*** Information provided ***

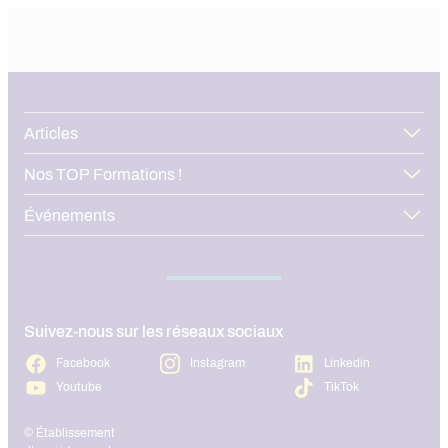
Articles
Nos TOP Formations !
Événements
Suivez-nous sur les réseaux sociaux
Facebook
Instagram
Linkedin
Youtube
TikTok
© Établissement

*** End of Information provided ***

## What you are asked to do
Although the records contain pictures, print only the rest, exactly as written.

## Task output
Articles
Nos TOP Formations !
Événements
Suivez-nous sur les réseaux sociaux
Facebook
Instagram
Linkedin
Youtube
TikTok
© Établissement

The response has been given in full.